In how many lines of the entries below does "help" appear? Give only the number.
[Opening DATASET RECORDS section]
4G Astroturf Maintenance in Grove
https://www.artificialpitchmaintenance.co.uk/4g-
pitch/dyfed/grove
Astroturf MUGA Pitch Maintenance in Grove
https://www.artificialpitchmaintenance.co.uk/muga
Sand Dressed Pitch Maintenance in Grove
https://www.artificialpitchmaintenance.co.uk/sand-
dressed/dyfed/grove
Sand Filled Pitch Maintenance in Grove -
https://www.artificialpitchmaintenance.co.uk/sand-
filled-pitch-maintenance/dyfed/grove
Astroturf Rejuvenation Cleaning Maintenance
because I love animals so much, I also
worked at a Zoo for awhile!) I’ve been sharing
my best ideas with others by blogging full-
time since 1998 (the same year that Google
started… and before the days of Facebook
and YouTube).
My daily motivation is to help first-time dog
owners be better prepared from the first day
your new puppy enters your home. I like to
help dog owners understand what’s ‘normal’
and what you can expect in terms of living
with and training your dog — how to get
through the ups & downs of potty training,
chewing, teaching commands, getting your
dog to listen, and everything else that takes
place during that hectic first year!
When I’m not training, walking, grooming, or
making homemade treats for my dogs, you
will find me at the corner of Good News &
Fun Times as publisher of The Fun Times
[Closing DATASET RECORDS section]
[Opening DATASET RECORDS section]
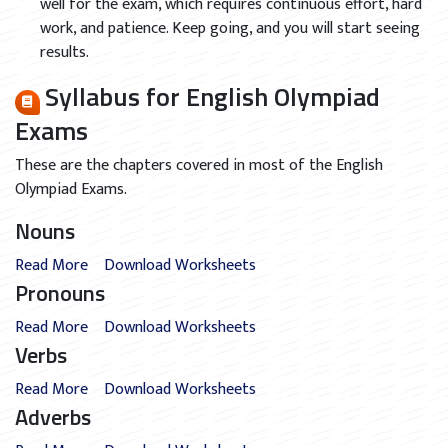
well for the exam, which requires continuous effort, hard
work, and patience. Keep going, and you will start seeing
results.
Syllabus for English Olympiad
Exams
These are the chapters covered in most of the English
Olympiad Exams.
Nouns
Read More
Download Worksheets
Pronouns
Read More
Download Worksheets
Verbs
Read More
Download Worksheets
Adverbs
[Closing DATASET RECORDS section]
_EXPECTED OUTPUT_. 2